Author: Sofia Pagliarin
The cultural hegemony of the English language: the lock-in
Javier Ruiz-Tagle is an Assistant Professor specialised in housing segregation, housing policies and urban politics and working at the Pontificia Universidad Católica de Chile. He completed his PhD in Urban Planning and Policy at the University of Illinois at Chicago.
In our previous post , Javier and I talked about the asymmetry in academic production, which is dominated by (generally native) English speakers, even when topics are about other cultures and contexts.
In this post, we focus more on how we got to this point – that English has become the language we have to use in academic production and communication.
Sofia: Javier, ok, that’s a fact: the English language is culturally hegemonic.
Sofia: But in the past, in Europe, we had Latin, then French, then German as a ‘common language code’ or ‘passpartout language’ across countries, for commerce, trade, science and literature, and historically there have always been hierarchical ‘power centres’. Now there is English and London, as you said… so why is this necessarily a problem?
Javier: The use of English as a hegemonic language is not a problem per sé, but its consequences are a problem. If we restrict our discussion to scientific production, and within it to the social sciences and specifically to urban studies, which is my field of expertise, it is undeniable that academic production is asymmetrical. It is a North-South relationship, not South-North. I mean, if English would be such a lingua franca, as you say, the Global South would contribute equally or similarly to scientific production. But this is not the case.
Sofia: Can you tell me more about this asymmetry?
Javier: Sure. Let’s start from acknowledging that in the world the most spoken language is Mandarin Chinese. Then we have Spanish, and at the third place we find English. It is clear that the role of English as a lingua franca – as you call it – isn’t neutral, but that it is related to specific path-dependent processes and lock-ins whose persistence is inevitably linked to questions of power and history.
The hegemony of the English language does not stem from its numerical hierarchy – as it is the third most spoken language – but of the specific historical process that made the English language gain a certain status that is now difficult to change. Basically the supremacy of English is a consequence of the influence of the British Empire from the 18th century, and US neo-colonialism since the mid‐20th century.
The use of language is not neutral – the consideration of the English language as a so-called lingua franca is a false universalism. For instance, when in a book the author refers to ‘the city’, it is clear that the author has in mind the US or the European city model.
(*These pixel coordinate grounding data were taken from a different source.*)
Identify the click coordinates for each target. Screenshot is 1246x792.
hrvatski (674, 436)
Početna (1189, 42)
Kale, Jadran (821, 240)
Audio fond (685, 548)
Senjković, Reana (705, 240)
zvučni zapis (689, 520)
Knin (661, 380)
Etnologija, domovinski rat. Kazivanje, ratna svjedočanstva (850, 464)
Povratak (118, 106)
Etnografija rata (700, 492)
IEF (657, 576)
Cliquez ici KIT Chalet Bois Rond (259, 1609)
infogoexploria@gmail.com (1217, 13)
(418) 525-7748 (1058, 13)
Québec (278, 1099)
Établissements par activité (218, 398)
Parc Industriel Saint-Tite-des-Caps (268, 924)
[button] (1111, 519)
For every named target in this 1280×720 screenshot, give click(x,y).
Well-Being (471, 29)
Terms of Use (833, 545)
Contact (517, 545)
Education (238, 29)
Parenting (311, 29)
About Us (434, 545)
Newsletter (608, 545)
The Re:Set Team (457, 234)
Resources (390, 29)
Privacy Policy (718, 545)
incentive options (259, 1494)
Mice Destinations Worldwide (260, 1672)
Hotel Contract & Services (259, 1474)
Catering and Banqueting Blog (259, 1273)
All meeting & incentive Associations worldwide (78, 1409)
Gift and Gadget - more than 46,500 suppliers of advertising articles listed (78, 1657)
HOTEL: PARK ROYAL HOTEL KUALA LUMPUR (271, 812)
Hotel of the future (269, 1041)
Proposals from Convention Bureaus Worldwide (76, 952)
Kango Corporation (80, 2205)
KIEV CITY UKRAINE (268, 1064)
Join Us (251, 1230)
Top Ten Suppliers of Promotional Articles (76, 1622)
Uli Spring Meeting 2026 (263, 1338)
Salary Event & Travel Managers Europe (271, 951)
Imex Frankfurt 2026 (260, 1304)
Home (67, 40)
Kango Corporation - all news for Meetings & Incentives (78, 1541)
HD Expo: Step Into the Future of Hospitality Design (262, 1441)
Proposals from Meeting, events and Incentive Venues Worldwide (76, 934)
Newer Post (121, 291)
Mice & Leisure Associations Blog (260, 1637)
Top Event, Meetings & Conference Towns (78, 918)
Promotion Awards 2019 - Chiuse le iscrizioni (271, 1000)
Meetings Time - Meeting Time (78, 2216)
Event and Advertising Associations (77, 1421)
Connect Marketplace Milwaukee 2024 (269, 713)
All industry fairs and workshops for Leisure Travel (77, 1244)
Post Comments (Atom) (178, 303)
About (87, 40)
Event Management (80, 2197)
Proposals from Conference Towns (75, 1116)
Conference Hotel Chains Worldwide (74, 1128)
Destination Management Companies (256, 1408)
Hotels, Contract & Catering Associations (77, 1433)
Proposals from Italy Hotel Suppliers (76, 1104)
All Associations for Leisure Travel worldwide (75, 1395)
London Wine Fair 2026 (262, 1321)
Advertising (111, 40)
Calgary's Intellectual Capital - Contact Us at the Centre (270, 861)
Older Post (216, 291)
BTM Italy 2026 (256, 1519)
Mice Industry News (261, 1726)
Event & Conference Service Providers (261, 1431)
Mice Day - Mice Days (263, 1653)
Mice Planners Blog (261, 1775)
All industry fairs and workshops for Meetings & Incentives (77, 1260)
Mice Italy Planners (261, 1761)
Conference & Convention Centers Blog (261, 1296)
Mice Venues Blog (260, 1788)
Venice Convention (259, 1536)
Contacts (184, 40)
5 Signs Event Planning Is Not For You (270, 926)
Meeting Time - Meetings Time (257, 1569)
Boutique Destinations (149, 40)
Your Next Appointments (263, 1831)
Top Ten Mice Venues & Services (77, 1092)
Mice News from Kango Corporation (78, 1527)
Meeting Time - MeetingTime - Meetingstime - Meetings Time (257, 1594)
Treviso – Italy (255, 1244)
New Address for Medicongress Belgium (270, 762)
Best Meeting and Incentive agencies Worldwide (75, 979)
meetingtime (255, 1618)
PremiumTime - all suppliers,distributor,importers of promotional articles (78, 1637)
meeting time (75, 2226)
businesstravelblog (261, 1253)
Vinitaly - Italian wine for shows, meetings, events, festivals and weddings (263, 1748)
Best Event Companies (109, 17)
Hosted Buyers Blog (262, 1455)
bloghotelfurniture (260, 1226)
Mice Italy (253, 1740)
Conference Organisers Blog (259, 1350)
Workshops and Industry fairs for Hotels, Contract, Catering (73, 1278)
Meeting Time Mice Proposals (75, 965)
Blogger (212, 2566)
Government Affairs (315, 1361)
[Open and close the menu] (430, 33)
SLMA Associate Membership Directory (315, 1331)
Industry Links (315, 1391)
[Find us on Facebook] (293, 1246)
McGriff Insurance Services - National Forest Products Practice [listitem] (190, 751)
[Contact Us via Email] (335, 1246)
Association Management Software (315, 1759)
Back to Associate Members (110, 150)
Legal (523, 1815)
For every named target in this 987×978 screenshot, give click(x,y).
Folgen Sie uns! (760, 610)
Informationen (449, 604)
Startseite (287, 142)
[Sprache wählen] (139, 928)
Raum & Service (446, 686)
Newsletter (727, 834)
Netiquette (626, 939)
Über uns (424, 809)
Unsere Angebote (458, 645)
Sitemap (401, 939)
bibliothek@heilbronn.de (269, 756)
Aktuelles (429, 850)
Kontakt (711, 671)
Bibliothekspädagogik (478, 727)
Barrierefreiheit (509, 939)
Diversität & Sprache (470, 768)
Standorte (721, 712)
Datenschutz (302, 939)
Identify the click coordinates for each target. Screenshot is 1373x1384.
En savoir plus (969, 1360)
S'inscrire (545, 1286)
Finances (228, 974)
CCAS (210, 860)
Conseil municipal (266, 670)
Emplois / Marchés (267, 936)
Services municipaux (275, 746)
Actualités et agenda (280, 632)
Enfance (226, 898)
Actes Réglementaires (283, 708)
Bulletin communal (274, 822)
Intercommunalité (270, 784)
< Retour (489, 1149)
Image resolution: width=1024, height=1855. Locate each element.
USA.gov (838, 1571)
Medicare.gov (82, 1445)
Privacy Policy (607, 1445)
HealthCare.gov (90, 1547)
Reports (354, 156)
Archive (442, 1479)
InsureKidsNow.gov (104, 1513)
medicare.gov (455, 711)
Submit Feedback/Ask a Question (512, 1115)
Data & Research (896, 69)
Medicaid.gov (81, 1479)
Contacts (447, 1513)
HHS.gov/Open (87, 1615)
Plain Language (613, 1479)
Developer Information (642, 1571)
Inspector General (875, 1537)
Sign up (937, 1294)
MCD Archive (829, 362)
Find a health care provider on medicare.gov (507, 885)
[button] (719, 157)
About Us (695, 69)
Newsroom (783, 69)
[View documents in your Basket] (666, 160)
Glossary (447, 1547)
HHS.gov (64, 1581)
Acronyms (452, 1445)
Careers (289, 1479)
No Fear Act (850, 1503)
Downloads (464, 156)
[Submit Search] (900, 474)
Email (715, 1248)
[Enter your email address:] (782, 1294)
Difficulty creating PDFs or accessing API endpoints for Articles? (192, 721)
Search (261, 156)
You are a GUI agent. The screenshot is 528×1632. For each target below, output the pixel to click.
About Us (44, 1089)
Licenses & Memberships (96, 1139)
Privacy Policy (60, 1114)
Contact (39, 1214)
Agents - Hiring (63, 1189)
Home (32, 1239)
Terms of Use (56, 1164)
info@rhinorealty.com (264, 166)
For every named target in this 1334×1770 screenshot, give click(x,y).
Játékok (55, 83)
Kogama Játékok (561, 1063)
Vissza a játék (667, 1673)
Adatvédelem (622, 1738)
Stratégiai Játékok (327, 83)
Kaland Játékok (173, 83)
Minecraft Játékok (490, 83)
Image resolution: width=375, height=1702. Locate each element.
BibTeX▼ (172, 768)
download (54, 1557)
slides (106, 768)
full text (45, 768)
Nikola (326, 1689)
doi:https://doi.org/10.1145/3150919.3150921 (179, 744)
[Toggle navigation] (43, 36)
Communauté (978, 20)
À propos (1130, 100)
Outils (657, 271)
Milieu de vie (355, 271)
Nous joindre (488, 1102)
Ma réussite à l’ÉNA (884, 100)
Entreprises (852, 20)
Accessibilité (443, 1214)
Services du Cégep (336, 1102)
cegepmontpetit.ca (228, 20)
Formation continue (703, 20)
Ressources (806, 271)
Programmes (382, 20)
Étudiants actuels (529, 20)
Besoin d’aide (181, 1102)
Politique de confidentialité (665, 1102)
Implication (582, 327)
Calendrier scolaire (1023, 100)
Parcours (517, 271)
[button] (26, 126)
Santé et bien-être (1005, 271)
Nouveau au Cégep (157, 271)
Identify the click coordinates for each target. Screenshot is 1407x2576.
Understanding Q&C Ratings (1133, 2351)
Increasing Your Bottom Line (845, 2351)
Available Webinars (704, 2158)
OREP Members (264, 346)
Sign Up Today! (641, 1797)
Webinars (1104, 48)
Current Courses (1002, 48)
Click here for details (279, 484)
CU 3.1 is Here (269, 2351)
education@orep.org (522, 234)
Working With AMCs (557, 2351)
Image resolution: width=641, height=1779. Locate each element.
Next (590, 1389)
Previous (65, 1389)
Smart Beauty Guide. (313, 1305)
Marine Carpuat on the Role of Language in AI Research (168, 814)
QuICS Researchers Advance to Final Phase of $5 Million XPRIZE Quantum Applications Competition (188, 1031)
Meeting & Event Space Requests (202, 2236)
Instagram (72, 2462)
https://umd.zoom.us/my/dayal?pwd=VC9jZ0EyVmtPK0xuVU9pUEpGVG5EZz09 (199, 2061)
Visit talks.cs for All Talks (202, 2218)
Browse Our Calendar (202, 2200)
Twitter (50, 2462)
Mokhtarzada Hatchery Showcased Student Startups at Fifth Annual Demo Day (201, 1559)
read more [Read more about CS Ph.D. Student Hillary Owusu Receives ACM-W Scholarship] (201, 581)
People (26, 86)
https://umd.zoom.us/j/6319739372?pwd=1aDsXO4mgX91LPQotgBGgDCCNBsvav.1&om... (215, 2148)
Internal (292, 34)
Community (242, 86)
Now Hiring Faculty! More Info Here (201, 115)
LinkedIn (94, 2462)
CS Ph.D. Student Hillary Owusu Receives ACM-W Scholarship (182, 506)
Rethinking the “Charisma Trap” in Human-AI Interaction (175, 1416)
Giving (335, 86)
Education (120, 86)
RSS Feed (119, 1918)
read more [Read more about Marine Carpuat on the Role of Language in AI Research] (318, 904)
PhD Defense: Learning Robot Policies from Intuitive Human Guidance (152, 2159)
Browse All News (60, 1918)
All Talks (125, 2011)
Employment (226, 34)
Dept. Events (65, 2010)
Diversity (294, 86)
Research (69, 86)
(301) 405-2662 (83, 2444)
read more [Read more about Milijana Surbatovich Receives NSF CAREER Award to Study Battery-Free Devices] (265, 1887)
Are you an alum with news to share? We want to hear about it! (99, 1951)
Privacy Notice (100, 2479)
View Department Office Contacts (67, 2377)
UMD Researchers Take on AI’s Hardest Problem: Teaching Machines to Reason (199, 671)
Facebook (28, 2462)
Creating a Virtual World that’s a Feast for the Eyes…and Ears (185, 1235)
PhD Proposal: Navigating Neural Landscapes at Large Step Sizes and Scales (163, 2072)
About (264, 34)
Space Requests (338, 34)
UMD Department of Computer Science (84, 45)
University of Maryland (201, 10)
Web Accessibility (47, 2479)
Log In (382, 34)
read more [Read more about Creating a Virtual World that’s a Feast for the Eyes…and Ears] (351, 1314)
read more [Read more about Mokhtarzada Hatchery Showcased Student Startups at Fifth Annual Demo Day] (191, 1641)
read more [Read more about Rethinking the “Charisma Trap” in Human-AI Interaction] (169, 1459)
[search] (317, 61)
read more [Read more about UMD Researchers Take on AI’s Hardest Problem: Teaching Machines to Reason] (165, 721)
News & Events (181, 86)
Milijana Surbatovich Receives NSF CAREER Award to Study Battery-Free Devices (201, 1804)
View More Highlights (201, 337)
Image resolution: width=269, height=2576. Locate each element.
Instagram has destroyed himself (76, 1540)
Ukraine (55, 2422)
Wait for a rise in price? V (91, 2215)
Therefore, the use of the English language is an aspect of a cultural hegemony that has consolidated over time. It didn’t get to that hegemonic position by accident.
Sofia: Are you saying that all academic production is linguistically biased?
Javier: Yes. Hegemony has a hierarchical structure, which in this case is organised not only around the use of a certain language, but also through ‘centres of knowledge’, for instance in London, and then of course through journals, catalogues, impact factors, and so on. Again, the US fought its ideological battle after World War II also through science and scientific practices. The scientific dominance of the US was grounded on a positive feedback loop: first, the larger the involvement of scholars (directly or indirectly) in Anglo‐Saxon academia, the more consolidated its reputation and hence, second, the higher the attraction for scholars to study, research and publish in English. Third, as a consequence, Anglo‐Saxon academia becomes more important, as well as the use of the English language. Of course, the larger the predominance of English, the more the academic audience gets involved in Anglo-Saxon academia, so the loop begins again.
Sofia: And in what other ways is the cultural hegemony of the English language played out in your own experience?
Javier: For instance, the fact that scholars from the Global South have to make an extra effort. This goes of course also for those scholars in the Global North whose native language is not English. They also have to make an extra effort.
But what I often tell to my students is that, as critical scholars in urban studies, we have to do four-times the effort of a native English speaker. This is because I try not to give translated texts to my students. They should learn to access books and article written in English on their own. This is because I once took the 300 keywords in the leading journal for urban studies in Latin America – and translated those words into English. I searched for those keywords in academic catalogues and the result was that those keywords in English appeared 11 times more on average than they did in their Spanish version. So if I would show my students only academic literature in Spanish, I would basically be hiding from them 90% of the knowledge in urban studies.
So we in the Global South have to make four different efforts: we have to be acquainted with mainstream theories and also critical theories of the North – so that’s already two efforts – and also with mainstream and critical theories of the Global South – so that’s the other two efforts. But despite that – we aren’t even recognised for it. The hegemony of the English language is so powerful that they treat you differently if you cannot properly speak in English. This is discrimination based on language.
Sofia: So how shall we change this system? Is there a way out?
Javier: Yes, I think there is. The first step is to recognise that there is not only one lingua franca, but many. And conferences and events can and should be organised differently, and knowledge communicated differently as well.
Disclaimer: The views and opinions expressed in this article are those of the authors and do not necessarily reflect the official policy or position of Slow Science.